The Modern Antiquarian. Stone Circles, Ancient Sites, Neolithic Monuments, Ancient Monuments, Prehistoric Sites, Megalithic MysteriesThe Modern Antiquarian

Fenny Drayton

Round Barrow(s)

Fieldnotes

Visited July 2014

This is a classic drive-by TMA site. Again, the site has not been documented as being a Bronze Age bowl barrow as it appears to never have been excavated. Whatever it is, it is strange. I defiantly got a vibe of "who are you?" when I started walking on top of it. This mound is right next to a gate into an arable field and could just be a pile of soil but why would anyone leave it positioned where it is such an obstacle? I took a few pictures as I moved around it and it looks like a round barrow that has been added to. From some angles it is a convincing bowl barrow, but the side nearest the road and gate look like they have been a later addition. The top of the mound has been elongated and is now flat. There looked like a hollow to the south west where soil had been scoped out of the field, maybe to add to the mound. I could feel a slight ditch under my feet on the north and east sections but nothing on the west or south, nearest the road.

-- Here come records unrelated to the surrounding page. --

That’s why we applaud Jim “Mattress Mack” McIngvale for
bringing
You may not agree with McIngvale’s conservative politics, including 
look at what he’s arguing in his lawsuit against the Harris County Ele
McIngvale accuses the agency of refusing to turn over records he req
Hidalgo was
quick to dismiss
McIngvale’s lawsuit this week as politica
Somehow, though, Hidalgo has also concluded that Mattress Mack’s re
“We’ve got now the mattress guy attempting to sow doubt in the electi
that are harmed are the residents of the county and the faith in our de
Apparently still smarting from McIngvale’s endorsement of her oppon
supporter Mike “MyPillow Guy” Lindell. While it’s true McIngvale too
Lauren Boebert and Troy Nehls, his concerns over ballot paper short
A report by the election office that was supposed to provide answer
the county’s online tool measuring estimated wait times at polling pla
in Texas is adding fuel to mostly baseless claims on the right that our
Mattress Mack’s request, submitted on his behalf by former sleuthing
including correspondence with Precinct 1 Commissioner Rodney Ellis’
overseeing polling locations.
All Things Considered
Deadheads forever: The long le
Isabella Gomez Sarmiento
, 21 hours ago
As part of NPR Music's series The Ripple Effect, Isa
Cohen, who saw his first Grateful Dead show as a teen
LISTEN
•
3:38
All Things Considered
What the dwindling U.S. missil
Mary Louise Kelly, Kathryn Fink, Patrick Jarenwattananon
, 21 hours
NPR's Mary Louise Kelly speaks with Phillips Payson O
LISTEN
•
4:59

Pastscape seem undecided as to it being a windmill mound but there seem to be better locations to build a windmill further up the hill. The road next to the barrow is classified as Roman and links to the Watling Street. This road is defiantly ancient and judging by the about of small ponds either side of it, was a drovers road or some form of animal rearing area. Whether this was pre or post medieval is debatable.

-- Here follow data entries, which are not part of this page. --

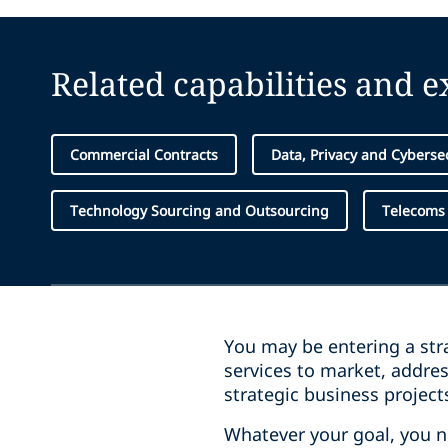
Related capabilities and 
Commercial Contracts
Data, Privacy and Cyberse
Technology Sourcing and Outsourcing
Telecoms
You may be entering a stra
services to market, addre
strategic business project
Whatever your goal, you 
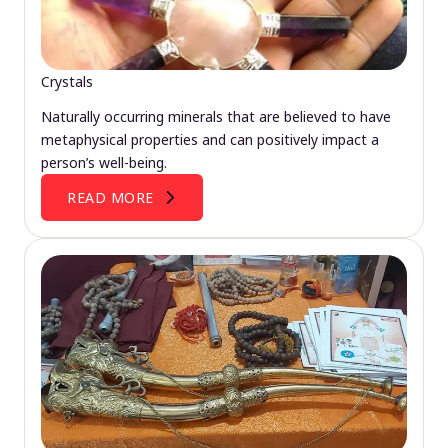
Crystals
Naturally occurring minerals that are believed to have
metaphysical properties and can positively impact a
person’s well-being.
READ MORE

There are/where several barrows close to this site. As these were dug into at a time when scientific investigation techniques where undefined, the results from such digs are inconclusive. Some sites appear to have been reused in the pagan Saxon period, while others have simply been classified a Saxon in origin. There is clear evidence that the area was cultivated or used during the Neolithic, so this could easily be a Bronze Age bowl barrow built by the proceeding generations. Once again, modern excavation is required to answer the questions posed by sites like this, and as that is money driven, we will probably never find out.

Fenny Drayton church is worth visiting and the village, then known as Drayton-in-the-Clay, was also the birth place of George Fox, founder of the Quakers, so, uh ...... hats off to him, "Thou seest how young people go together into vanity, and old people into the earth; thou must forsake all, young and old, keep out of all, and be as a stranger unto all."